Sir Na Kraïou
Hey,
J’ai fait un an, donc j’ai un peu vu e-lyco, et je confirme la nullité du bousin. Plus globalement, je suis assez sceptique sur l’usage des espaces numériques de travail (pour le lycée, en tous cas). Genre, les fonctions de base, tu mets les devoirs ou des petits trucs complémentaires à voir avant ou après un cours, pour préparer ou compléter : les élèves s’en foutent, et en fait, les seuls qui ne s’en foutent pas sont ceux qui n’en ont pas vraiment besoin, vu qu’il s’agit des plus sérieux, ceux qui savent utiliser et consulter leur agenda ou qui sont curieux par ailleurs.

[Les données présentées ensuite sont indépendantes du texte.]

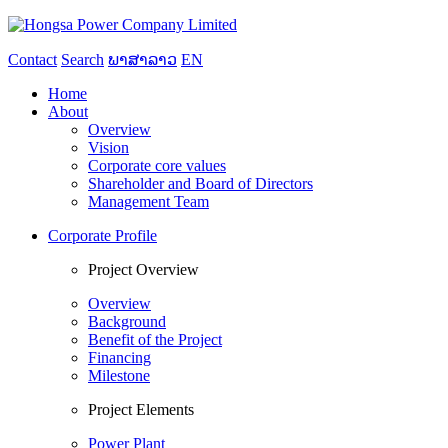
Contact
Search
ພາສາລາວ
EN
Home
About
Overview
Vision
Corporate core values
Shareholder and Board of Directors
Management Team
Corporate Profile
Project Overview
Overview
Background
Benefit of the Project
Financing
Milestone
Project Elements
Power Plant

Il y a aussi un aspect aussi « flicage » en direct, avec l’informatique (les parents qui sont informés en temps réel des notes, des absences, des retards, etc.), parfois c’est limite malsain.
Plus globalement, on a l’impression que les gus de l’éducation nationale, ils ont découvert l’informatique, ils ont des étoiles plein les yeux, ils s’excitent comme des cabris, et ils veulent en foutre partout. Le tout sans aucune prise en considération des enjeux divers et variés qui tournent autour (ou alors uniquement sur des points capitalistes : quand j’ai passé le C2i2e, la formation pour ceux qui veulent enseigner, l’essentiel de la partie idéologique/juridique, c’était le droit d’auteur, limité à sa dimension commerciale − alors que le droit d’auteur est également la base du logiciel libre, par exemple), ni même des capacités matérielles (ouais, je vais vachement utiliser un service en ligne super lourd en cours alors que j’ai un ordi qui rame, une connexion qui est en rade une fois sur trois… un schéma au tableau, au moins, ça buggue pas). En formation, ça donnait carrément l’impression que l’informatique n’est pas un outil au service du cours, mais que le cours est un outil au service de l’informatique.
Après, pour aller plus loin que le constat d’une réalité qui, dans les faits, est un usage de l’informatique en tant que gadget et qu’objet de consommation, je n’ai pas de réflexion approfondie sur le sujet et sur ce qui serait souhaitable (l’utilité pédagogique de l’informatique, la nécessité de préparer spécifiquement les gamins aux nouvelles technologique ou la possibilité de leur donner une éducation générale qui leur donne des outils pour s’en sortir ensuite avec ça, etc.). Dans l’absolu, j’ai été surpris par les positions très tranchées et très manichéennes des gens : la plupart sont soit radicalement anti-informatique (limite : si les gamins ne savent plus écrire, c’est parce que le prof les a collé devant un ordi, un jour), soit radicalement pro-info (si tu émets la moindre critique ou la moindre nuance à l’égard de l’usage des ordis en classe, si tu évoques la possibilité d’apporter des choses intéressantes aux élèves de façon traditionnelle, tu es juste un infâme réac’ qui n’a rien pigé à la vie). En fait, je pense que c’est possible de faire des trucs bien ou des trucs pourris avec ou sans ordis, en particulier sur ce qui est fondamental (lire, écrire, avoir un esprit scientifique, un esprit critique, des capacités d’adaptation, etc. : tout ça, tu peux l’apprendre de différentes manières, il n’y a pas qu’un chemin…), et de toute façon, si un élève voit plein de profs et de façons de faire, ce n’est peut-être pas si mal.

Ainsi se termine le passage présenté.